Patients who took the experimental drug, a co-stimulatory blocker called belatacept (LEA29Y), also had better kidney function and experienced less of the toxic side effects associated with standard anti-rejection drugs, including kidney damage, high blood pressure and high cholesterol.
In the August 25 issue of The New England Journal of Medicine, researchers report on the safety and efficacy of belatacept during a randomized phase II clinical study of 218 patients, conducted at 22 centers in the United States, Canada and seven European countries.

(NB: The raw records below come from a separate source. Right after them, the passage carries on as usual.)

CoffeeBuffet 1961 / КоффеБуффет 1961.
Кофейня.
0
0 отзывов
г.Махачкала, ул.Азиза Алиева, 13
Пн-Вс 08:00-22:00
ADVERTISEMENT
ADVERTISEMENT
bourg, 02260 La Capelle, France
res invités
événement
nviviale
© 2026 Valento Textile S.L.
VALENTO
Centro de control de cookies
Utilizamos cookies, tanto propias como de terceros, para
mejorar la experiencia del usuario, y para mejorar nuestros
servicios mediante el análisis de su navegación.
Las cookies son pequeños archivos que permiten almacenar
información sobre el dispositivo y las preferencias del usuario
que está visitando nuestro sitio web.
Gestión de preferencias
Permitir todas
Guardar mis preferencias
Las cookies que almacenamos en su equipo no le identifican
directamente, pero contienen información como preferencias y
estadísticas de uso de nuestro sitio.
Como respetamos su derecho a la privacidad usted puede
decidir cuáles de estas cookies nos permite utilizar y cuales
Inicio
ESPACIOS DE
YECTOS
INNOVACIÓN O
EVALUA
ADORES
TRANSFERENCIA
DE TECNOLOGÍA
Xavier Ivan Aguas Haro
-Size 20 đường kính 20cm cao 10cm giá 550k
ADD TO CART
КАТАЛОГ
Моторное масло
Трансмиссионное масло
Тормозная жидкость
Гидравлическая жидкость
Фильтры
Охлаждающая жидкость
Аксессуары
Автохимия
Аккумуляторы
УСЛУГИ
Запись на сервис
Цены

Flavio Vincenti, MD, of the University of California, San Francisco, and Christian Larsen, MD, of Emory University in Atlanta, were co-principal authors of the study.

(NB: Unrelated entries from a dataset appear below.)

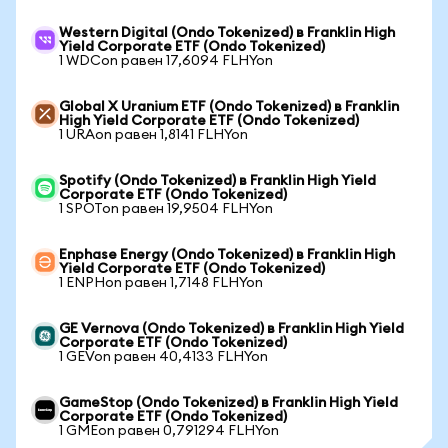
Western Digital (Ondo Tokenized) в Franklin High
Yield Corporate ETF (Ondo Tokenized)
1 WDCon равен 17,6094 FLHYon
Global X Uranium ETF (Ondo Tokenized) в Franklin
High Yield Corporate ETF (Ondo Tokenized)
1 URAon равен 1,8141 FLHYon
Spotify (Ondo Tokenized) в Franklin High Yield
Corporate ETF (Ondo Tokenized)
1 SPOTon равен 19,9504 FLHYon
Enphase Energy (Ondo Tokenized) в Franklin High
Yield Corporate ETF (Ondo Tokenized)
1 ENPHon равен 1,7148 FLHYon
GE Vernova (Ondo Tokenized) в Franklin High Yield
Corporate ETF (Ondo Tokenized)
1 GEVon равен 40,4133 FLHYon
GameStop (Ondo Tokenized) в Franklin High Yield
Corporate ETF (Ondo Tokenized)
1 GMEon равен 0,791294 FLHYon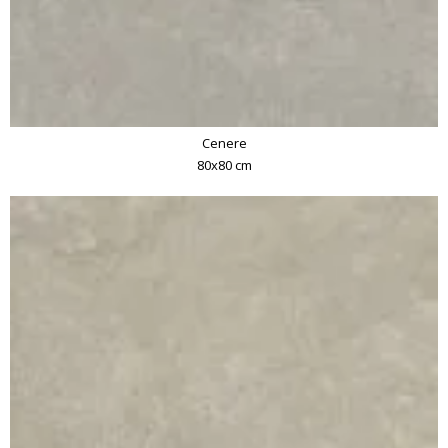
Cenere
80x80 cm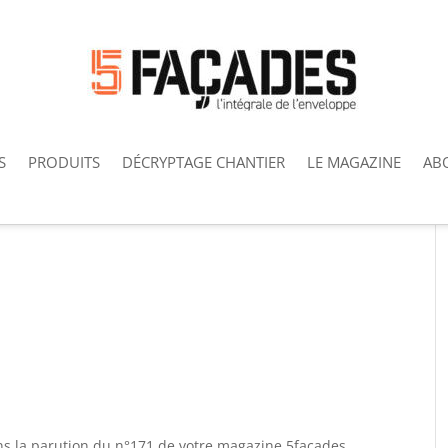
S
PRODUITS
DÉCRYPTAGE CHANTIER
LE MAGAZINE
AB
ns la parution du n°171 de votre magazine 5façades.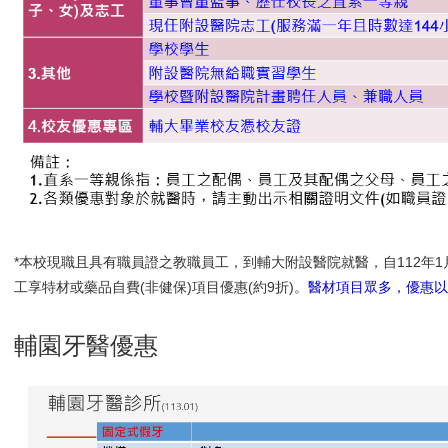
*
本校現職且具有職員證之教職員工，到輔大附設醫院就醫，自112年1
工享特材或藥品自費(非健保)項目優惠(約9折)。
醫材項目眾多，優惠以
輔園牙醫優惠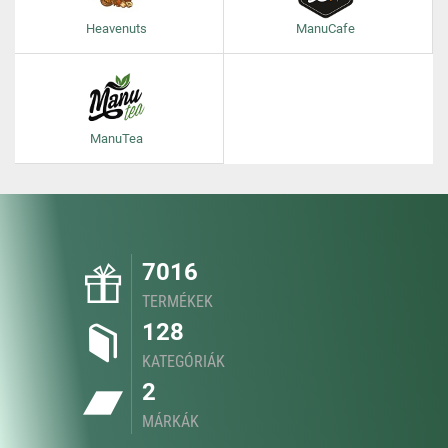
Heavenuts
ManuCafe
ManuTea
7016
TERMÉKEK
128
KATEGÓRIÁK
2
MÁRKÁK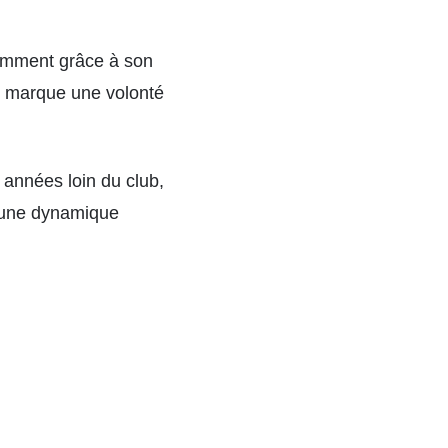
otamment grâce à son
ur marque une volonté
 années loin du club,
ns une dynamique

The results mark an important step toward proving the value of a new type of treatment based on blocking the immune system's reaction to a transplanted organ without hampering the body's ability to fight diseases and infections, according to Vincenti, clinical professor of medicine and surgery at UCSF and a kidney transplant specialist at UCSF Medical Center.

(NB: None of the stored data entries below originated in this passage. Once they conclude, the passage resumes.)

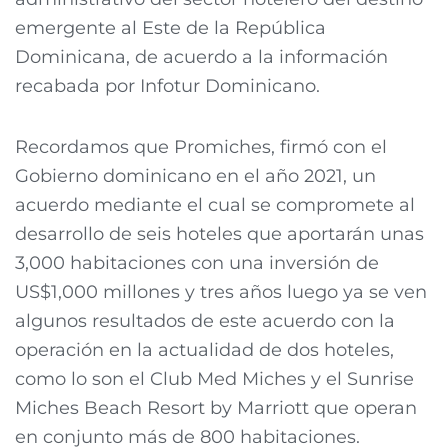
emergente al Este de la República
Dominicana, de acuerdo a la información
recabada por Infotur Dominicano.
Recordamos que Promiches, firmó con el
Gobierno dominicano en el año 2021, un
acuerdo mediante el cual se compromete al
desarrollo de seis hoteles que aportarán unas
3,000 habitaciones con una inversión de
US$1,000 millones y tres años luego ya se ven
algunos resultados de este acuerdo con la
operación en la actualidad de dos hoteles,
como lo son el Club Med Miches y el Sunrise
Miches Beach Resort by Marriott que operan
en conjunto más de 800 habitaciones.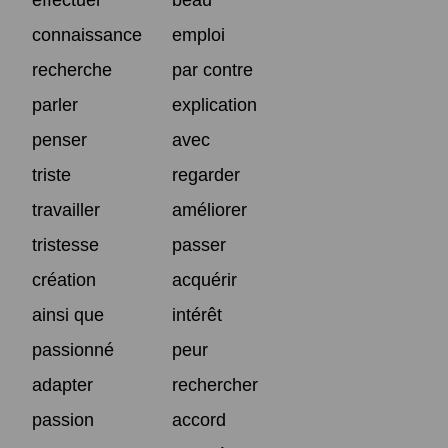
connaissance
emploi
recherche
par contre
parler
explication
penser
avec
triste
regarder
travailler
améliorer
tristesse
passer
création
acquérir
ainsi que
intérêt
passionné
peur
adapter
rechercher
passion
accord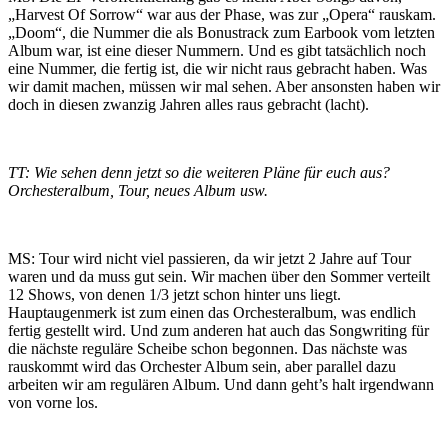
„Harvest Of Sorrow“ war aus der Phase, was zur „Opera“ rauskam.
„Doom“, die Nummer die als Bonustrack zum Earbook vom letzten
Album war, ist eine dieser Nummern. Und es gibt tatsächlich noch
eine Nummer, die fertig ist, die wir nicht raus gebracht haben. Was
wir damit machen, müssen wir mal sehen. Aber ansonsten haben wir
doch in diesen zwanzig Jahren alles raus gebracht (lacht).
TT: Wie sehen denn jetzt so die weiteren Pläne für euch aus?
Orchesteralbum, Tour, neues Album usw.
MS: Tour wird nicht viel passieren, da wir jetzt 2 Jahre auf Tour
waren und da muss gut sein. Wir machen über den Sommer verteilt
12 Shows, von denen 1/3 jetzt schon hinter uns liegt.
Hauptaugenmerk ist zum einen das Orchesteralbum, was endlich
fertig gestellt wird. Und zum anderen hat auch das Songwriting für
die nächste reguläre Scheibe schon begonnen. Das nächste was
rauskommt wird das Orchester Album sein, aber parallel dazu
arbeiten wir am regulären Album. Und dann geht’s halt irgendwann
von vorne los.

"This is the first clinical trial of a treatment for transplant recipients based on this new principle of inducing immune tolerance of the transplanted organ. If belatacept and similar drugs live up to their promise, they will usher in a new paradigm for organ transplantation," Vincenti said. Instead of sending patients home with a collection of medications that must be taken daily to prevent rejection by suppressing the immune system's hostile response to a transplanted organ, Vincenti said he expects his patients to receive an injected immune tolerance treatment a few times a year -- and perhaps to be able to stop taking anti-rejection drugs altogether.